A Chinese company leaves 408 GB of sensitive data on an unsecured server: it’s the social profiles of 214 million users from halfway around the world.
Bad news from China: Socialarks, a Chinese advertising agency that helps Eastern companies sell abroad, has suffered a colossal 408 GB data theft. It’s a 318 million record database, inside of which is the data of 214 million Facebook, Instagram and LinkedIn profiles from around the world.
The database was located on an unsecured server and it wasn’t hard for hackers to steal the data. It’s not even the first time Socialarks has suffered such a theft: in August 2020, the data of another 150 million profiles on the same social networks was stolen. Not bad security performance for a company born in 2014 and that, in just six years, has given cybercriminals over 360 million social profiles and hundreds of GB of sensitive data, making users personally identifiable. But that’s not all, because the data stolen from Solararks had in turn been obtained by the company through questionable methods.
What data they stole from Socialarks
In the database stolen from Socialarks were the data of 11.6 million Instagram profiles, 66.1 million Linkedin profiles and 137 million Facebook profiles.
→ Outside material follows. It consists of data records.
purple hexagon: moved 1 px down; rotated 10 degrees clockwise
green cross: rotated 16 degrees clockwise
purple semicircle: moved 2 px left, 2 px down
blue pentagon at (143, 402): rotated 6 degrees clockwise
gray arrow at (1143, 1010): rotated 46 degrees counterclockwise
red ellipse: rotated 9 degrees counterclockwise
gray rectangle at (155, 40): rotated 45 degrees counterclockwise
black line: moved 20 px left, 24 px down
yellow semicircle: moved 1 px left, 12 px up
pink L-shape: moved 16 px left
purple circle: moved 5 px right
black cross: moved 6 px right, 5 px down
Among the stolen data there is a bit of everything: name and surname, phone number, link to the profile, username, image and description of the profile, number of comments and followers/friends, approximate geographical location (in some cases even the exact one), most used hashtags, links to websites in the info or in the Bio.
All these data in a short time will end up, if not already finished, for sale on some forum of the Dark Web and will be offered to spammers and to those who profit from digital identity theft. Name, surname and phone number, then, will be very useful to those who do vishing and smishing for a living.
How did Socialarks get the data
The question is, however, how did the Chinese marketing company collect this massive amount of data on all these profiles. The answer is simple: they were given to it by the users themselves.
They are in fact data with public privacy on social, which have been raked by the Chinese company over time through the use of special bots “scraping” the Web. These are codes that automatically read millions of Web pages looking for personal data and, when they find it, save it in databases.